Smallpox vaccines were made from whole, live vaccinia viruses. Some vaccines for other diseases come from attenuated viruses (weakened viruses that transmit disease less effectively), or from killed viruses. Some vaccines are directed not at viruses, but at bacteria or at toxins like those produced by the diphtheria bacteria. All of them induce the immune system to create a memory of the specific organism or toxin, which will protect against future infection with the organism or the effects of a toxins like the ones produced by tetanus or diphtheria bacteria.
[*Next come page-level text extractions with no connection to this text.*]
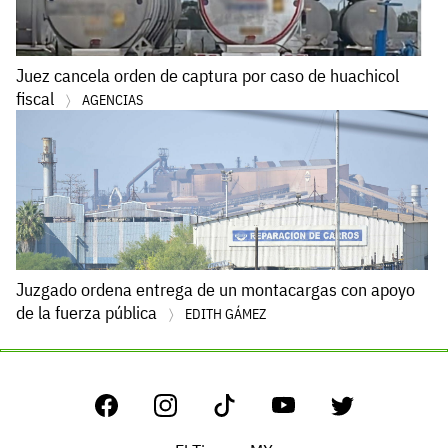
Juez cancela orden de captura por caso de huachicol
fiscal
AGENCIAS
Juzgado ordena entrega de un montacargas con apoyo
de la fuerza pública
EDITH GÁMEZ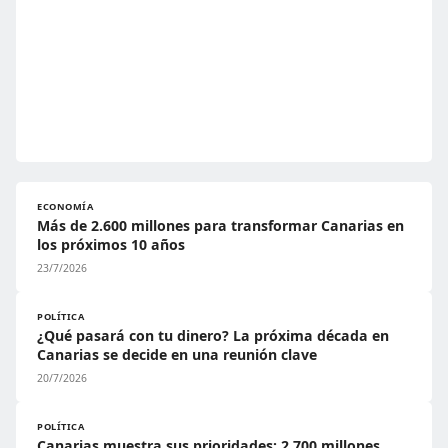
ECONOMÍA
Más de 2.600 millones para transformar Canarias en
los próximos 10 años
23/7/2026
POLÍTICA
¿Qué pasará con tu dinero? La próxima década en
Canarias se decide en una reunión clave
20/7/2026
POLÍTICA
Canarias muestra sus prioridades: 2.700 millones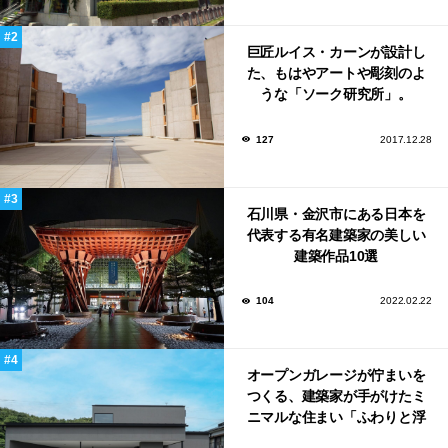
巨匠ルイス・カーンが設計し
た、もはやアートや彫刻のよ
うな「ソーク研究所」。
127
2017.12.28
石川県・金沢市にある日本を
代表する有名建築家の美しい
建築作品10選
104
2022.02.22
オープンガレージが佇まいを
つくる、建築家が手がけたミ
ニマルな住まい「ふわりと浮
かび上がる住まい」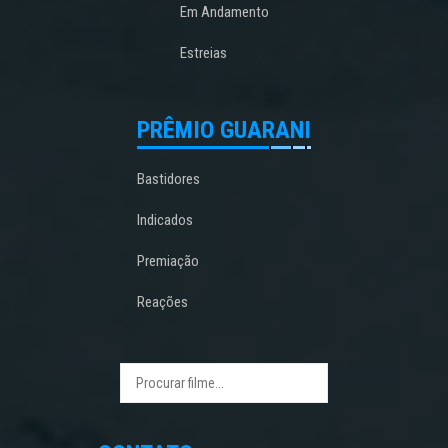
Em Andamento
Estreias
PRÊMIO GUARANI
Bastidores
Indicados
Premiação
Reações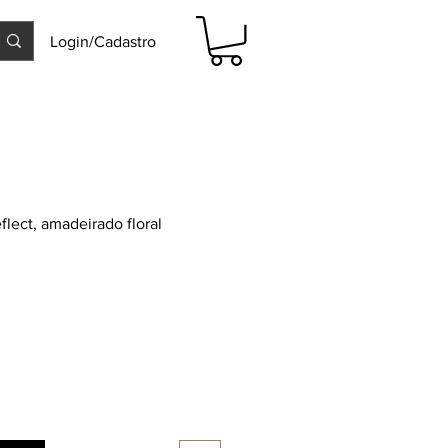
Login/Cadastro
lect, amadeirado floral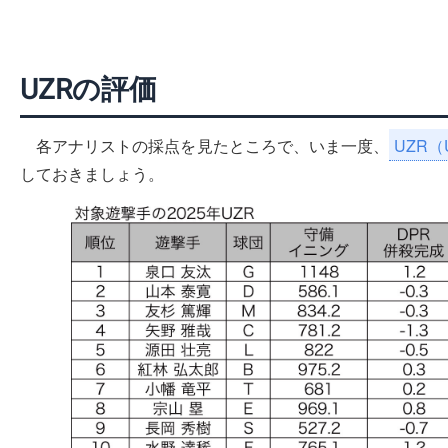
UZRの評価
各アナリストの採点を見たところで、いま一度、
UZR（Ul
しておきましょう。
Because the immune reaction to infection is complicated and involves many types of immune cells as well as production of antibodies to the infecting organism, immunity to future infection is best induced and longest lasting after actual infection. Immunity after smallpox infection is lifelong, but lasts only 5-7 years after smallpox immunization. Other vaccines, especially those made from live organisms, are very effective and, some provide lifelong protection, especially with periodic booster doses. They have made infections like polio, measles, diphtheria, whooping cough and tetanus so rare that many doctors have never seen such illnesses.    

New technology

Like variolation, vaccines that rely on whole organisms can cause serious and unintended consequences. In the last two decades, genetic technology has enabled researchers to create vaccines from small parts of disease-causing organisms like COVID-19 or hepatitis viruses. Since sequencing genomes became automated and less expensive, the world of genetic virology and bacteriology has exploded. It is no longer necessary to rely on tedious and technically difficult culture methods to grow and identify microscopic and submicroscopic organisms. And it is possible to break down genetic information and use it to artificially produce components of these organisms or the proteins they produce, employing stock materials off laboratory shelves.
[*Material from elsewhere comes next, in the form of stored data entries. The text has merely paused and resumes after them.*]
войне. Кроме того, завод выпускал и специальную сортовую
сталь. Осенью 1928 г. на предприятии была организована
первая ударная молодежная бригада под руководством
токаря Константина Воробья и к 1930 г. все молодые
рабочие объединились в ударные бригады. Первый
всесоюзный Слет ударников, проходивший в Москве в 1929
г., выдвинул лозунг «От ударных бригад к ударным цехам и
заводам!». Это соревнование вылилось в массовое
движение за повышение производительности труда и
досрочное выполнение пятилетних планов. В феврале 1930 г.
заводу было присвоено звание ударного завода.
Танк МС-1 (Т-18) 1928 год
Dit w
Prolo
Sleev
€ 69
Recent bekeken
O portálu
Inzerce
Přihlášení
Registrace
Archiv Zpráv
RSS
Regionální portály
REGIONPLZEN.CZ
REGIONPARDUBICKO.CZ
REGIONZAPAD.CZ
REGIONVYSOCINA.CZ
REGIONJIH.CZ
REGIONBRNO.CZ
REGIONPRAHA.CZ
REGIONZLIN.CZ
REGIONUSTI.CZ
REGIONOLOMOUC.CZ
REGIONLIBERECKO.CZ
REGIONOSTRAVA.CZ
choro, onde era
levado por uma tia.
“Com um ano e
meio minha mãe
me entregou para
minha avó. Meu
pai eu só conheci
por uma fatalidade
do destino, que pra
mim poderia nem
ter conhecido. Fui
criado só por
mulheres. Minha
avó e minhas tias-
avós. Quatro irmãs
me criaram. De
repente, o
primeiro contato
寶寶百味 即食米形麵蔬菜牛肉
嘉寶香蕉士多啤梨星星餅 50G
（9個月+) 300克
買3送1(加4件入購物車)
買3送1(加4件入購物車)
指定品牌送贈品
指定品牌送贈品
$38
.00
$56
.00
Using genetic material from viruses, researchers get living cells in laboratories to produce proteins specified by those genes and then create vaccines from the proteins. Or they inject the genetic material directly into people to get their cells to make the proteins. The immune system then recognizes these proteins as foreign and creates antibodies and memory cells against them. Theoretically, the induced immune memory prevents infection should the vaccinated person encounter the virus.  But much work remains. Some of the vaccines tried do not produce robust or long lasting immunity. Some have had paradoxical effects, with the immunized individual responding to actual infection with worse disease, as if a small amount of immunity actually enhanced the ability of the live virus to cause illness. The widespread deployment of the new COVID-19 vaccines – apparently effective in test groups over a relatively short testing period (safety studies in the past have run for years) will provide an enormous amount of information as to long-term safety and efficacy over years to come. This will be the largest and most public trial so far for the vaccine industry’s newest technologies. If the results are as good as the researchers who have developed them expect them to be, you can expect more and more vaccines to appear on the market.
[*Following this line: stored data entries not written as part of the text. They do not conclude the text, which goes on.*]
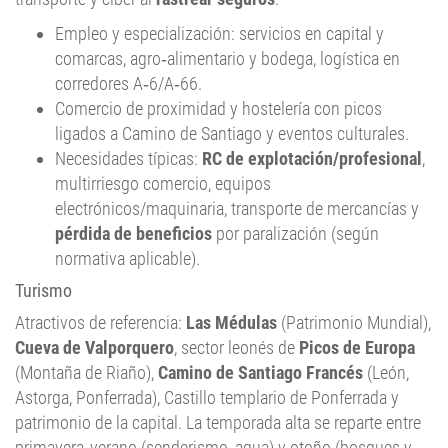
Empleo y especialización: servicios en capital y
comarcas, agro‑alimentario y bodega, logística en
corredores A‑6/A‑66.
Comercio de proximidad y hostelería con picos
ligados a Camino de Santiago y eventos culturales.
Necesidades típicas:
RC de explotación/profesional
,
multirriesgo comercio, equipos
electrónicos/maquinaria, transporte de mercancías y
pérdida de beneficios
por paralización (según
normativa aplicable).
Turismo
Atractivos de referencia:
Las Médulas
(Patrimonio Mundial),
Cueva de Valporquero
, sector leonés de
Picos de Europa
(Montaña de Riaño),
Camino de Santiago Francés
(León,
Astorga, Ponferrada), Castillo templario de Ponferrada y
patrimonio de la capital. La temporada alta se reparte entre
primavera‑verano (senderismo, agua) y otoño (bosques y
vendimias). Equilibra visitantes y residentes con buenas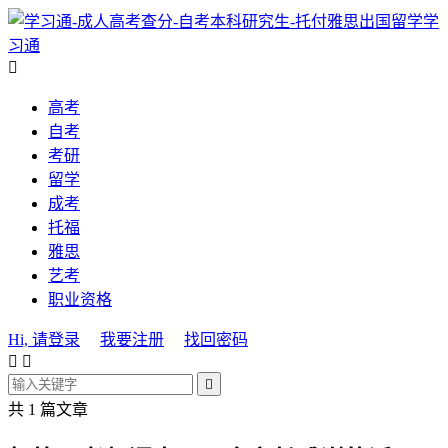
学
习通

高考
自考
考研
留学
成考
托福
雅思
艺考
职业资格
Hi, 请登录
我要注册
找回密码



共 1 篇文章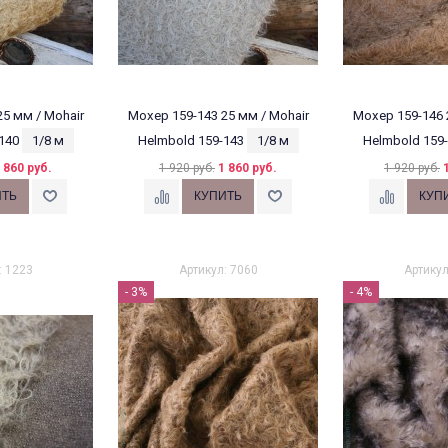
5 мм / Mohair
Мохер 159-143 25 мм / Mohair
Мохер 159-146 
140
1/8 м
Helmbold 159-143
1/8 м
Helmbold 159
 860 руб.
1 920 руб.
1 860 руб.
1 920 руб.
: 1223
Артикул: 7060
Артикул
- 3%
- 4%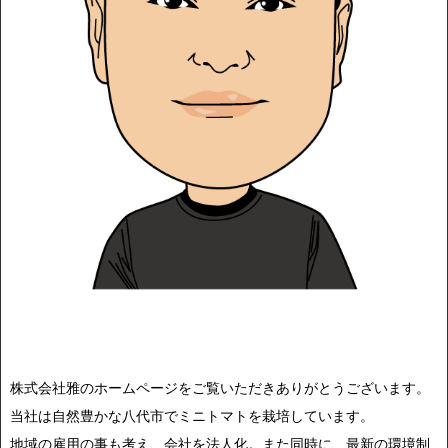
株式会社雅のホームページをご覧いただきありがとうございます。
当社は自然豊かな八代市でミニトマトを栽培しています。
地域の雇用の事も考え、会社を法人化。また同時に、最新の環境制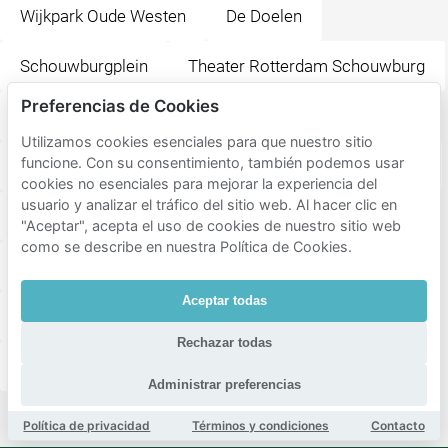
Wijkpark Oude Westen
De Doelen
Schouwburgplein
Theater Rotterdam Schouwburg
Preferencias de Cookies
Steak & Bier
Club Vibes
Utilizamos cookies esenciales para que nuestro sitio
funcione. Con su consentimiento, también podemos usar
Restaurant De Beren Rotterdam-Centrum
Rotown
cookies no esenciales para mejorar la experiencia del
usuario y analizar el tráfico del sitio web. Al hacer clic en
Eendrachtsplein
Rodizio Rotterdam Brazilian Grill
"Aceptar", acepta el uso de cookies de nuestro sitio web
como se describe en nuestra Política de Cookies.
Huis Sonneveld
Oude Luxor Theater
Aceptar todas
Rotterdam Centraal
Hilton Rotterdam
Rechazar todas
Annabel
FERRY
Hofplein
Administrar preferencias
Política de privacidad
Términos y condiciones
Contacto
 In the meantime, smallpox virus samples still exist in the US and in Russia. If these stocks had been eliminated, as once was planned, the smallpox virus would truly have disappeared from the world because, unlike most of the viruses that plague us, the small pox virus has no other animal hosts. And while there are long term plans to create new smallpox vaccines, it would be wise, in this uncertain world, to maintain the ability to rapidly understand the genetic makeup of the smallpox virus, as well as to rapidly implement old-fashioned smallpox immunization.